In een aantal gedichten
geven de dingen bijna achteloos de
kern van het geheim prijs: zijn onmetelijk godsvertrouwen.
Nooit wil Fernand stichtend overkomen: hij kiest zijn woorden, hij schrapt, hij wil de woorden triëren tot hij alleen nog suggestie overhoudt. Hij produceert geen woorden aan de lopende band. Hij wil niet dat zijn woorden verloren lopen, hij plaatst weinig woorden voor veel inhoud.

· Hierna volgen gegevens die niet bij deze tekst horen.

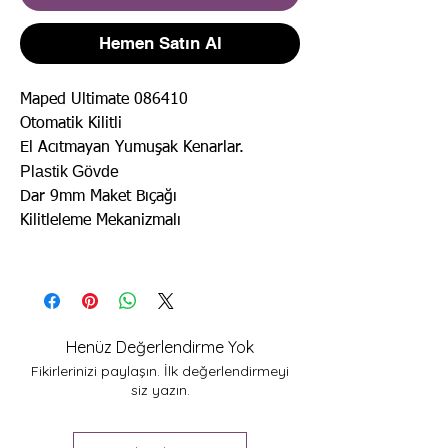
Hemen Satın Al
Maped Ultimate 086410
Otomatik Kilitli
El Acıtmayan Yumuşak Kenarlar.
Plastik Gövde
Dar 9mm Maket Bıçağı
Kilitleleme Mekanizmalı
Henüz Değerlendirme Yok
Fikirlerinizi paylaşın. İlk değerlendirmeyi
siz yazın.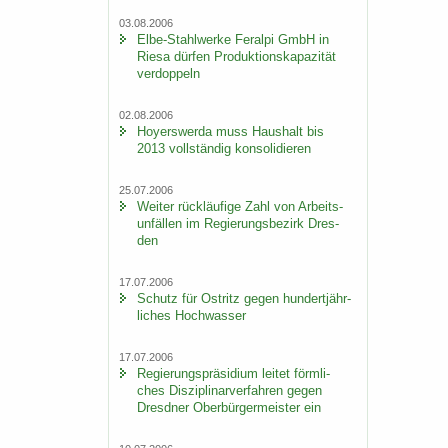
03.08.2006
Elbe-​Stahlwerke Fer­al­pi GmbH in
Riesa dür­fen Pro­duk­ti­ons­ka­pa­zi­tät
ver­dop­peln
02.08.2006
Ho­yers­wer­da muss Haus­halt bis
2013 voll­stän­dig kon­so­li­die­ren
25.07.2006
Wei­ter rück­läu­fi­ge Zahl von Ar­beits­
un­fäl­len im Re­gie­rungs­be­zirk Dres­
den
17.07.2006
Schutz für Ost­ritz gegen hun­dert­jähr­
li­ches Hoch­was­ser
17.07.2006
Re­gie­rungs­prä­si­di­um lei­tet förm­li­
ches Dis­zi­pli­nar­ver­fah­ren gegen
Dresd­ner Ober­bür­ger­meis­ter ein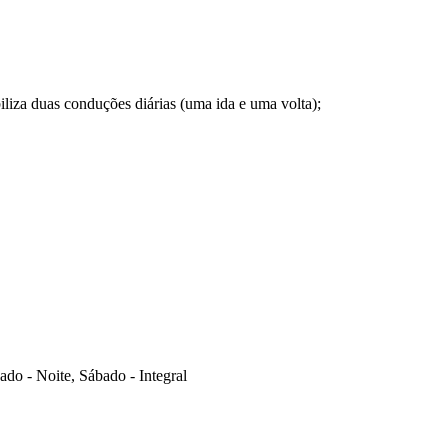
iliza duas conduções diárias (uma ida e uma volta);
do - Noite, Sábado - Integral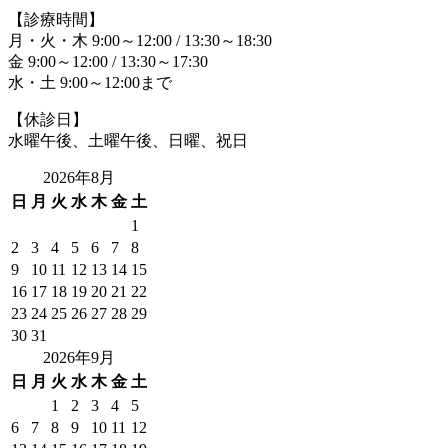
【診療時間】
月・火・木 9:00～12:00 / 13:30～18:30
金 9:00～12:00 / 13:30～17:30
水・土 9:00～12:00まで
【休診日】
水曜午後、土曜午後、日曜、祝日
2026年8月
日
月
火
水
木
金
土
1
2
3
4
5
6
7
8
9
10
11
12
13
14
15
16
17
18
19
20
21
22
23
24
25
26
27
28
29
30
31
2026年9月
日
月
火
水
木
金
土
1
2
3
4
5
6
7
8
9
10
11
12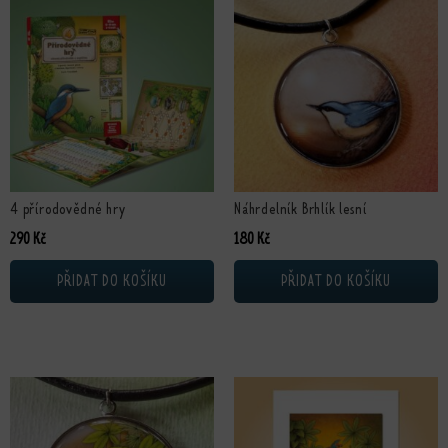
4 přírodovědné hry
Náhrdelník Brhlík lesní
290
Kč
180
Kč
PŘIDAT DO KOŠÍKU
PŘIDAT DO KOŠÍKU
Tento produkt má více variant. Možn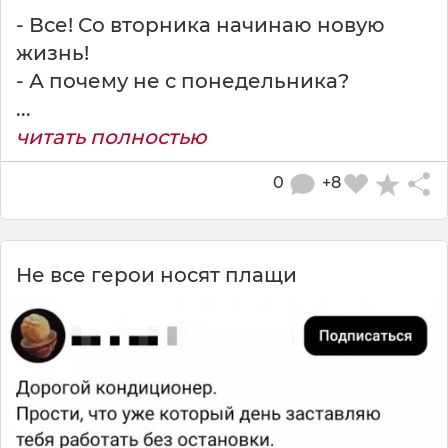
- Все! Со вторника начинаю новую
жизнь!
- А почему не с понедельника?
...
читать полностью
0
+8
Не все герои носят плащи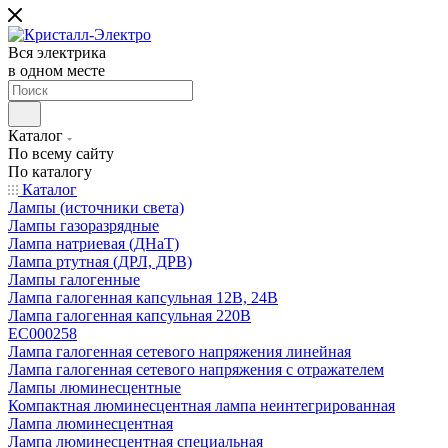
Вся электрика
в одном месте
Каталог
По всему сайту
По каталогу
Каталог
Лампы (источники света)
Лампы газоразрядные
Лампа натриевая (ДНаТ)
Лампа ртутная (ДРЛ, ДРВ)
Лампы галогенные
Лампа галогенная капсульная 12В, 24В
Лампа галогенная капсульная 220В
EC000258
Лампа галогенная сетевого напряжения линейная
Лампа галогенная сетевого напряжения с отражателем
Лампы люминесцентные
Компактная люминесцентная лампа неинтегрированная
Лампа люминесцентная
Лампа люминесцентная специальная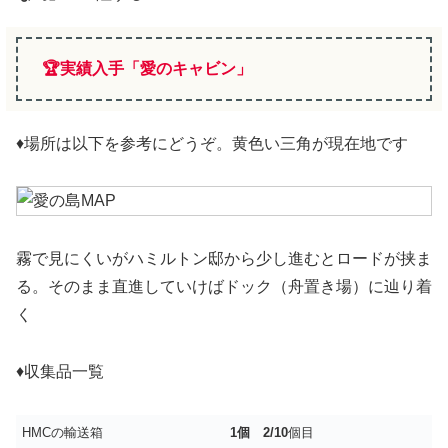
🏆実績入手「愛のキャビン」
♦場所は以下を参考にどうぞ。黄色い三角が現在地です
霧で見にくいがハミルトン邸から少し進むとロードが挟ま
る。そのまま直進していけばドック（舟置き場）に辿り着
く
♦収集品一覧
HMCの輸送箱
1個 2/10
個目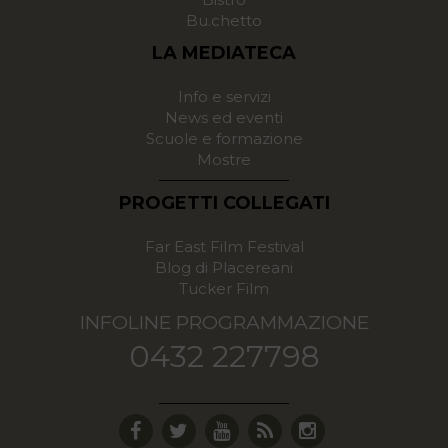
Bu.chetto
LA MEDIATECA
Info e servizi
News ed eventi
Scuole e formazione
Mostre
PROGETTI COLLEGATI
Far East Film Festival
Blog di Placereani
Tucker Film
INFOLINE PROGRAMMAZIONE
0432 227798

De charmes van de Westhoek zingt hij uit, hij houdt van de oogvullende wijdte van de zee, hij doet ons kijken en luisteren naar de vogels.
Wonderlijk is het hoe je
voelt hoe de natuur groeit, hoe groot de impact van het Onnoembare is in mensen
en dingen.
Samen voelen zij elkaar
aan: ze zijn alle verwant aan de natuur en aan de schepper.
Ik besef maar al te goed
dat perfecte gedichten niet bestaan - de meest loepzuivere diamant vertoont
fouten bij een vergroting -, maar toch durf ik beweren dat mijn goede vriend
Fernand vaak volmaakte gedichten schrijft: sfeerscheppend, suggestief,
taalbeheersend, metaforisch sterk, assonantie zonder rijm, sobere maar
indrukwekkende verwoording.
In mijn vele gesprekken
met hem, meestal in aanwezigheid van Ida en mijn vrouw, bij hem thuis of bij
ons, of op café (in de Westhoek en Cabour), in een restaurant of op een
receptie, na de voorstelling van een nieuw boek, creëert hij binnen de ruimte
zachtheid, hoop, schroom, dankbaarheid, vrede.
Ook deze sfeer nestelt
zich in zijn gedichten: zijn poëzie hult zich in mystieke beleving.
Voor het schrijven van
het essay heb ik veel steun gehad aan Veerle Janssens’ eindverhandeling Dichter tot het leven, waarvoor dank en waardering.
Haar
licentiaatsverhandeling heeft mij bij een eerste kennismaking met het
gezamenlijke dichtwerk op weg geholpen.
Fernand wa 85, toen ik
het essay begon, straks wordt hij 87). Op deze gezegende leeftijd zou hij zich
kunnen afvragen:
“Is mijn gevecht met het
woord niet nutteloos geweest? Is het nog zinvol om ermee door te gaan?” Op de
eerste vraag: neen, op de tweede: duizendmaal ja!